La famiglia alpina è una grande, vecchia famiglia, ufficialmente formatasi nel 1872 con quindici compagnie e una dote consistente in una carretta per ogni compagnia e un mulo da basto e tiro; tutti i componenti della famiglia come segno identificativo avevano un cappello rigido, nero con una penna di corvo verticale, che al momento del quarantesimo compleanno, nel 1912, fu sostituito con il notissimo cappello grigio-verde su cui ancora oggi si pone una penna nera che diventa bianca per chi, distinguendosi per l’avanzata età e parimenti per saggezza e valore sino a divenire generale, diventa bianca. All’inizio la famiglia aveva adottato il motto: “Di qui non si passa” che si unì poi ad altri, più o meno noti, che tutti lasciano trasparire il comune Dna alpino: “In montagna non c’è fango”, molto attuale, “Per gli Alpini non esiste l’impossibile”, in guerra e in pace, “Uniti sotto la naja, uniti dopo la naja”, indice dell’indissolubile appartenenza al corpo alpino e “Onorare i caduti aiutando i vivi” che riassume tutto il programma delle molteplici attività in cui gli Alpini in armi e in congedo sono impegnati.

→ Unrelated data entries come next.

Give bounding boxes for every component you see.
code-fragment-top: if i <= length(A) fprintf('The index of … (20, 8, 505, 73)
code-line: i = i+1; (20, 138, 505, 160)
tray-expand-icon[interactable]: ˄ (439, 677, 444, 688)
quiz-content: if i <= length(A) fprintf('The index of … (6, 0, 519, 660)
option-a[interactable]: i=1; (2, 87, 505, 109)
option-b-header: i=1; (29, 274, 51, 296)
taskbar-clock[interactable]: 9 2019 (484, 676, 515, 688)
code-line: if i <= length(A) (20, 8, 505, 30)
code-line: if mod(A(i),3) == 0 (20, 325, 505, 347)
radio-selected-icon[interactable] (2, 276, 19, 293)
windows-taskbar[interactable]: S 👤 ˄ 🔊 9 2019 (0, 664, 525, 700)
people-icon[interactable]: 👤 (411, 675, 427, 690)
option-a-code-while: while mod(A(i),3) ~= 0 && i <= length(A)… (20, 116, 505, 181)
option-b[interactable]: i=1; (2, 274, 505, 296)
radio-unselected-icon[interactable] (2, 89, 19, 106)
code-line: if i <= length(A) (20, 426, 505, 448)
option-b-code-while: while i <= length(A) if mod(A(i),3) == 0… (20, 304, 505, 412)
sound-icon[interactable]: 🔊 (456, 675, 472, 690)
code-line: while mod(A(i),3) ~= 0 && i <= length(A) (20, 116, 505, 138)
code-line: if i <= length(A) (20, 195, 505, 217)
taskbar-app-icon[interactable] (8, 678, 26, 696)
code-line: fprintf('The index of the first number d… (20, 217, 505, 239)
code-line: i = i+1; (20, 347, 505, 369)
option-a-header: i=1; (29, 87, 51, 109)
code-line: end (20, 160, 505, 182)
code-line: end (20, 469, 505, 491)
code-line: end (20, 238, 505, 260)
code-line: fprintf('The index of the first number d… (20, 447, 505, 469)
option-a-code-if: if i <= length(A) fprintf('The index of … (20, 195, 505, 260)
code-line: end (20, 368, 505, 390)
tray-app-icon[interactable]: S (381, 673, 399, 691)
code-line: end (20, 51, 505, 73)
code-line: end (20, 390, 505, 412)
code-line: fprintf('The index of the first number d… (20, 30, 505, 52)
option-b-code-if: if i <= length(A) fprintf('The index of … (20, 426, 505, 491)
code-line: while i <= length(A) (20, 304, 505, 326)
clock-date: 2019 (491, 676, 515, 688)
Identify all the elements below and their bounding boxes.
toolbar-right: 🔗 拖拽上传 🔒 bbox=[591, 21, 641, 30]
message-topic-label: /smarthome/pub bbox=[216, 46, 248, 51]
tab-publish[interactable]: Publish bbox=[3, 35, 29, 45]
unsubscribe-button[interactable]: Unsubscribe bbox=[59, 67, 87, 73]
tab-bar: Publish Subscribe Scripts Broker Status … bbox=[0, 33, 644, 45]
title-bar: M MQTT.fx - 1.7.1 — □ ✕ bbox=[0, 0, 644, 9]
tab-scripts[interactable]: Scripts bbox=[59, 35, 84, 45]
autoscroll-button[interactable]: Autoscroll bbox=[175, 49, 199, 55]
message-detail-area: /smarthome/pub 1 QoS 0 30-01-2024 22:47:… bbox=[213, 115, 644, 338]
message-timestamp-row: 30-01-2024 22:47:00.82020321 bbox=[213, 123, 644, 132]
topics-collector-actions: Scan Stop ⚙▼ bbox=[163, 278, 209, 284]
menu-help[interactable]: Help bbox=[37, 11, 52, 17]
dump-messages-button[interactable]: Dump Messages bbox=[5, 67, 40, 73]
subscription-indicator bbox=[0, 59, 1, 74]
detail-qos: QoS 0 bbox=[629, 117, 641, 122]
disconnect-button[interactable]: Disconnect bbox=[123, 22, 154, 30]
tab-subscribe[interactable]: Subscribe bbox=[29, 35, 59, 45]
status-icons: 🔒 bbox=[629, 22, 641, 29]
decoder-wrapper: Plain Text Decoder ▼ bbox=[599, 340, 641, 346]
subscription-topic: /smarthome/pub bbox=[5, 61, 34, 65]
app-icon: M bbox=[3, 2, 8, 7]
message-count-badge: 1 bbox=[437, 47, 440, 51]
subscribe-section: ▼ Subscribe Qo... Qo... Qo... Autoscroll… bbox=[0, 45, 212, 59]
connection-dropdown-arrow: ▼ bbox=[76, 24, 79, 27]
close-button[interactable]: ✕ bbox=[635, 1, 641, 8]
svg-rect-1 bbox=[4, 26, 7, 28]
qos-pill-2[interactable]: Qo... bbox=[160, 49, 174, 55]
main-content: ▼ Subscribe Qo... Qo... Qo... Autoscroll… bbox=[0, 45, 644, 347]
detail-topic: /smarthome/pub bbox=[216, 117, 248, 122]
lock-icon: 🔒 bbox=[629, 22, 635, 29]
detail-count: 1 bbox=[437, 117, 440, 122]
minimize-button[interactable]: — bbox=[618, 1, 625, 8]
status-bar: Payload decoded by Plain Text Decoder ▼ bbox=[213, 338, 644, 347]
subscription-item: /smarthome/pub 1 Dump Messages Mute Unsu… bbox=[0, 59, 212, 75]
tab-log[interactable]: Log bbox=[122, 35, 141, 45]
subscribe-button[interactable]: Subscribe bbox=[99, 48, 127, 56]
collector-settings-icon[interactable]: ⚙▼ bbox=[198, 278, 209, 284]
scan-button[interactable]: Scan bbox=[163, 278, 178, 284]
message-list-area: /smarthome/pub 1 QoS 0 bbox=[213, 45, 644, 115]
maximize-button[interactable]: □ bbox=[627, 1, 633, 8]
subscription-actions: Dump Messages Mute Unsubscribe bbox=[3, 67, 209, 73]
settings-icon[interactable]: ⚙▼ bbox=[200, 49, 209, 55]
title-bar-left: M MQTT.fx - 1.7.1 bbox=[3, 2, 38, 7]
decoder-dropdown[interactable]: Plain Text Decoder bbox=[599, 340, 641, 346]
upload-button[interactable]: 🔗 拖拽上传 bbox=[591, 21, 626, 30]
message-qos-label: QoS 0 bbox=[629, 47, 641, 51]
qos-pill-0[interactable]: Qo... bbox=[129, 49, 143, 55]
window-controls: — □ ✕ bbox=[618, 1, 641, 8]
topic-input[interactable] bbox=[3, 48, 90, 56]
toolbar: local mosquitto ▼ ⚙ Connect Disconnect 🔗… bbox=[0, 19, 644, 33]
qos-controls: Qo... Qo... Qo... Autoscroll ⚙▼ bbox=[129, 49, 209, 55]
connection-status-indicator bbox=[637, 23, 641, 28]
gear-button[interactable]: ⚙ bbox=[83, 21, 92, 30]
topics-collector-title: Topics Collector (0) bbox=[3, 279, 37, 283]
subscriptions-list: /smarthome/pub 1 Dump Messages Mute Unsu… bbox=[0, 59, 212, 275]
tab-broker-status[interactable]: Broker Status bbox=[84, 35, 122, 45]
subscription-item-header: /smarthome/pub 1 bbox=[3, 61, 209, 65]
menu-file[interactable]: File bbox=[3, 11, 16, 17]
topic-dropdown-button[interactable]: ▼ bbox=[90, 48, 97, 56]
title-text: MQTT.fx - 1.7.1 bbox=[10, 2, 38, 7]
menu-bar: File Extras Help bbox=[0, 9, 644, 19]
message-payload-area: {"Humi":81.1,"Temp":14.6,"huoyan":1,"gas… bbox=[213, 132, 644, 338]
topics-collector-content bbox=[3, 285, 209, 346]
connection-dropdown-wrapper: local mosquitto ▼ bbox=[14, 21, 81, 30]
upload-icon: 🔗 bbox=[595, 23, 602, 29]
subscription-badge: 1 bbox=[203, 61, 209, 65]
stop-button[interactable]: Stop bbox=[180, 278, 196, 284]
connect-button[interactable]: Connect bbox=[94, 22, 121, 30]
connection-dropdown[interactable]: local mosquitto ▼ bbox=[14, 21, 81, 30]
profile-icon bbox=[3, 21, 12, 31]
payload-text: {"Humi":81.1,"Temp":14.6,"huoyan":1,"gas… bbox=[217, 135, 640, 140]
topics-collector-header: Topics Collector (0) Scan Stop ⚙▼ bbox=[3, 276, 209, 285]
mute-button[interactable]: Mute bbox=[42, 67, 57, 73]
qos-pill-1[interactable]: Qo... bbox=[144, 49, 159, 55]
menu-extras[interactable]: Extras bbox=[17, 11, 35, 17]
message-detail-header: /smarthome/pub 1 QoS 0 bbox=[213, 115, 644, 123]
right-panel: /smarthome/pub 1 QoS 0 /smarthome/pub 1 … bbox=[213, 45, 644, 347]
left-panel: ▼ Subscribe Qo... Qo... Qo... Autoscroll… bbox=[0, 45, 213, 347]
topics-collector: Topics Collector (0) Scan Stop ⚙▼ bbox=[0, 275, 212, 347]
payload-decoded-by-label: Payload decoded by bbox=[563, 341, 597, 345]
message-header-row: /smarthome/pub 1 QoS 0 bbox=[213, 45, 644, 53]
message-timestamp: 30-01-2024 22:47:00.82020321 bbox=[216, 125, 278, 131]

Quando non sanno più a che santo votarsi in famiglia si rivolgono a San Maurizio, comandante delle legioni montanare romane nel III secolo dopo Cristo (ndr San Maurizio è nato in Libia), alcuni poi si rivolgono anche a San Camillo e a San Cristoforo, agli arcangeli Gabriele e Michele, gli Artiglieri invocano Santa Barbara e i medici San Camillo; dal 2010 hanno anche sugli altari un alpino santo, il beato Don Carlo Gnocchi.
Nel 1887 la famiglia, ormai cresciuta, affronta i suoi impegni militari: viene mandata a combattere in Eritrea, poi ad Adua e via via partecipa a tutti gli eventi bellici che vedono impegnata l’Italia, sino al più drammatico, la prima guerra mondiale. È in questi lunghi anni di duro servizio alla Patria, di sacrificio, di inumano coraggio di desolante immolazione di giovani vite che si consolida quel senso di “alpinità” che accompagnerà negli anni futuri tutti coloro che indosseranno il cappello.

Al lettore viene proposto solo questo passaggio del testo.